A Dutch court judgement classified Bitcoin as a “transferable value”, a positive sign toward mainstream adoption.
The claim was filed in a Dutch court by Mr. J.W. de Vries on 2 February 2018 against Koinz Trading BV, a non-public company, which was previously ordered by a lower court of Midden-Nederland to pay mining proceeds in the amount of 0.591 BTC owed to the petitioner, or a penalty payment up to a €10,000 maximum.
As a consequence of the company’s failure to comply with its obligations to pay the required volume in BTC, the court ordered that the company either pay up or be declared insolvent.
The court judgement explicitly states that Bitcoin demonstrates all the characteristics of a “property right”, and hence a claim to transfer BTC under property rights is legitimate:
“Bitcoin exists, according to the court, from a unique, digitally encrypted series of numbers and letters stored on the hard drive of the right-holder’s computer. Bitcoin is ‘delivered’ by sending bitcoins from one wallet to another wallet. Bitcoins are stand-alone value files, which are delivered directly to the payee by the payer in the event of a payment. It follows that a Bitcoin represents a value and is transferable. In the court’s view, it thus shows characteristics of a property right. A claim for payment in Bitcoin is therefore to be regarded as a claim that qualifies for verification.”

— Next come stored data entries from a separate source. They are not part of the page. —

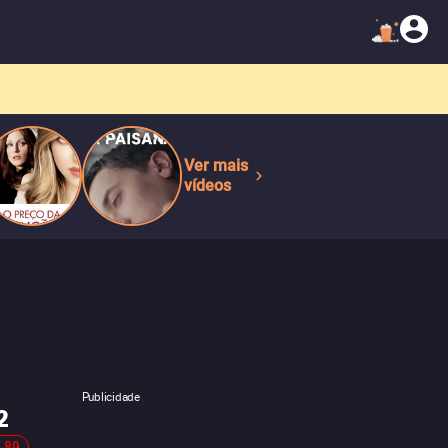
Ver mais
vídeos
Publicidade
2
-89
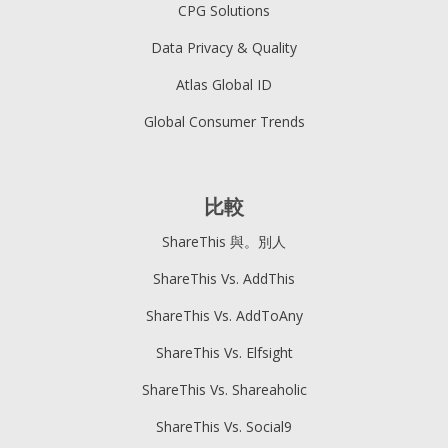
CPG Solutions
Data Privacy & Quality
Atlas Global ID
Global Consumer Trends
比較
ShareThis 與。別人
ShareThis Vs. AddThis
ShareThis Vs. AddToAny
ShareThis Vs. Elfsight
ShareThis Vs. Shareaholic
ShareThis Vs. Social9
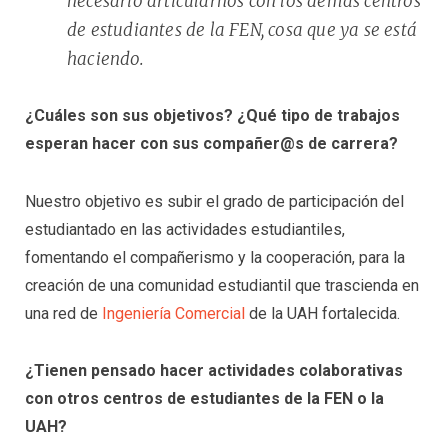
necesario articularnos con los demás centros
de estudiantes de la FEN, cosa que ya se está
haciendo.
¿Cuáles son sus objetivos? ¿Qué tipo de trabajos
esperan hacer con sus compañer@s de carrera?
Nuestro objetivo es subir el grado de participación del
estudiantado en las actividades estudiantiles,
fomentando el compañerismo y la cooperación, para la
creación de una comunidad estudiantil que trascienda en
una red de
Ingeniería Comercial
de la UAH fortalecida.
¿Tienen pensado hacer actividades colaborativas
con otros centros de estudiantes de la FEN o la
UAH?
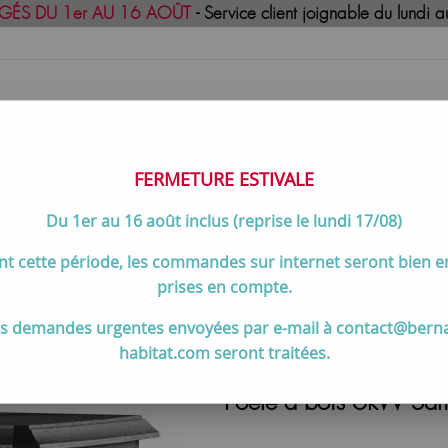
GÉS DU 1er AU 16 AOÛT
- Service client joignable du lund
FERMETURE ESTIVALE
Du 1er au 16 août inclus (reprise le lundi 17/08)
uisson
Meilleures ventes
Contactez-no
t cette période, les commandes sur internet seront bien 
>
Poêle à bois 6kW Samara fonte Anthracite - Invicta réf. P914844
prises en compte.
s demandes urgentes envoyées par e-mail à contact@bern
habitat.com seront traitées.
Poêle à bois 6kW Sama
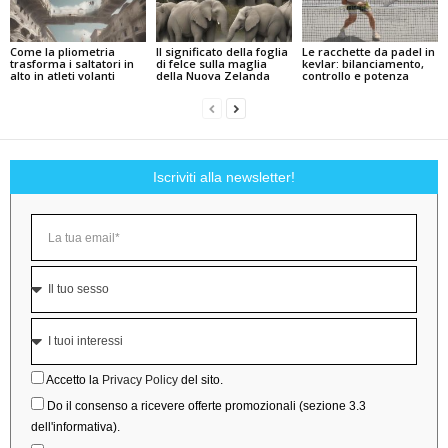
Come la pliometria
Il significato della foglia
Le racchette da padel in
trasforma i saltatori in
di felce sulla maglia
kevlar: bilanciamento,
alto in atleti volanti
della Nuova Zelanda
controllo e potenza
Iscriviti alla newsletter!
Accetto la
Privacy Policy
del sito.
Do il consenso a ricevere offerte promozionali (sezione 3.3
dell'informativa).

The court found that there was an undisputed contract between Mr. Vries and Koinz Trading BV: since the obligations were taken in BTC, the amount should also be paid back with the same currency. The court considers the legal relationship as a civil obligation to pay.
While the Dutch court may be making gradual steps toward crypto being recognized as a currency, other organizations do not recognize it as such. The G20 Financial Stability Board (FSB) released a document March 20, in which it is implied that the FSB considers cryptocurrency to be assets, rather than currency. The document claims that cryptocurrencies, “lack the traits of sovereign currencies.”
Last month, Governor of the Bank of England Mark Carney said that, "It [cryptocurrency] has pretty much failed thus far on... the traditional aspects of money. It is not a store of value because it is all over the map. Nobody uses it as a medium of exchange."